Joke/Quote of the Week #4's Saturday morning and another week has passed like so much ice water under the bridge. While so many of my fellow bloggers are already geared up for trout and other open water species, here in southern Ontario winter has returned with a vengeance and it looks like hard water angling will be possible for at least another few weeks. So here I am now, up before the morning light with an hour to kill before my friends arrive to whisk me away to Lake Simcoe and another assault on the jumbo perch population there.
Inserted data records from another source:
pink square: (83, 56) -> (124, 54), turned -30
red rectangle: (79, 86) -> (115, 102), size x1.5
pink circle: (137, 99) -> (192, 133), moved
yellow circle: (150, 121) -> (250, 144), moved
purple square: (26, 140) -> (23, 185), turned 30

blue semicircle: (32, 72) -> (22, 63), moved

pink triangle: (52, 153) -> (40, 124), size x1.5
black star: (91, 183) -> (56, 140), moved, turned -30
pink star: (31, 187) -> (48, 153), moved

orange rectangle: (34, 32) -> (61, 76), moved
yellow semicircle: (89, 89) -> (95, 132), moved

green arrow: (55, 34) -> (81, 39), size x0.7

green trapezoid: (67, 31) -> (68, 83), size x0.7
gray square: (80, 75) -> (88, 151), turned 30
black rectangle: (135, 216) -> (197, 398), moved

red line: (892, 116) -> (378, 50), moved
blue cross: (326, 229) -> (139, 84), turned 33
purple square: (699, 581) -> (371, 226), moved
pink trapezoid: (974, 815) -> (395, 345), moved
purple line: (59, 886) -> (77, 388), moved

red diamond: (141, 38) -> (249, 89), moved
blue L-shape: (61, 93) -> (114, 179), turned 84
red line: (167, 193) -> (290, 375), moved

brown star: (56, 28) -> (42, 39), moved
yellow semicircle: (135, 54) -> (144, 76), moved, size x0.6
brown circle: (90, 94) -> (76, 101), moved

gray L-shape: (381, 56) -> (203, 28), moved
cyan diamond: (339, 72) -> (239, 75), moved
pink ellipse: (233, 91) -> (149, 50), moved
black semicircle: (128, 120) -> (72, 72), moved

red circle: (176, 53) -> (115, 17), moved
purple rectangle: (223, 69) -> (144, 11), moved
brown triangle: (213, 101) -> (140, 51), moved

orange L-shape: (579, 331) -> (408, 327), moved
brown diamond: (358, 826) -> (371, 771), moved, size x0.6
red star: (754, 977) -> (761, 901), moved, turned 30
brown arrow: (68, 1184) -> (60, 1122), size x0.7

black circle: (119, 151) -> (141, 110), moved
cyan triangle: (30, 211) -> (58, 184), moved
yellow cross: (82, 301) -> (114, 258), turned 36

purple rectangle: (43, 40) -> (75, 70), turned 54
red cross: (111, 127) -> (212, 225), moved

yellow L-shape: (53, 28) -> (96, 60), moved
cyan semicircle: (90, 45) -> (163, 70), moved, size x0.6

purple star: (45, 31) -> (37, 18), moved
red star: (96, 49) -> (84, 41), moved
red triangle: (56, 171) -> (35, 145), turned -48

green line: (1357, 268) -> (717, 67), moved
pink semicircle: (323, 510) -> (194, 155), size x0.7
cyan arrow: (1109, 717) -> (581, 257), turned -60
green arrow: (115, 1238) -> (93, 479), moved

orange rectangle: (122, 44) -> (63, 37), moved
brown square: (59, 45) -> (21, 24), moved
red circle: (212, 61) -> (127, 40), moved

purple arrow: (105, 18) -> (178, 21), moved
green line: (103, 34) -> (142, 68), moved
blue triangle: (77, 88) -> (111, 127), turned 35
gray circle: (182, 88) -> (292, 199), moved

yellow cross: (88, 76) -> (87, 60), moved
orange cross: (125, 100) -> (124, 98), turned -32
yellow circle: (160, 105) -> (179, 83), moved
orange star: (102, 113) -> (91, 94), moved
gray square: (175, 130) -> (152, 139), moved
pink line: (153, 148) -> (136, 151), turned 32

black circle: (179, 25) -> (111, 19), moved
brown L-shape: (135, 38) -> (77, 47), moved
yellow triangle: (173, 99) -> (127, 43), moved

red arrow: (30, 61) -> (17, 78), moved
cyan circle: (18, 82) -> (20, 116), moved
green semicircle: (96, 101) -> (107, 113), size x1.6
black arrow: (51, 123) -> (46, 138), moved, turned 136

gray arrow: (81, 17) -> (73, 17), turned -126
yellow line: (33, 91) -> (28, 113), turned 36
Just to fill out my time and possibly amuse you, I think now is the time for another installment of Joke/Quote of the Week.
It is to be observed that 'angling' is the name given to fishing by people who can't fish.

Somebody just back of you while you are fishing is as bad as someone looking over your shoulder while you write a letter to your girl.

You know when they have a fishing show on TV? They catch the fish and then let it go. They don't want to eat the fish, they just want to make it late for something.

Saturday morning I got up early, quietly dressed, made my lunch, grabbed the dog,
and slipped quietly into the garage.
I hooked up the boat up to the truck, and proceeded to back out into a torrential downpour.
The wind was blowing 50 mph, so I pulled back into the garage, turned on the radio,
and discovered that the weather would be bad all day.
I went back into the house, quietly undressed, and slipped back into bed.
I cuddled up to my wife's back, now with a different anticipation, and whispered,
'The weather out there is terrible.'
My loving wife of 10 years replied, 'Can you believe my stupid husband is out fishing in that?'
And then the fight started ...
 Counseling—Newfie Style
Earl and Garge are quietly sitting in a boat fishing, chewing tobacco, and drinking beer
when suddenly Garge says,
“Think I’m gonna divorce the wife. She ain’t spoke to me in over two months.”
Earl spits overboard, takes a long, slow sip of beer, and says,

“Better think it over. Women like that are hard to find.”


  1. Thanks John. A good way to start a Saturday morning.


  2. Good humor.
    Love that Lesters

  3. Chuckles and Tee Hee's, John. Always nice to spread a little humor in the fishing world.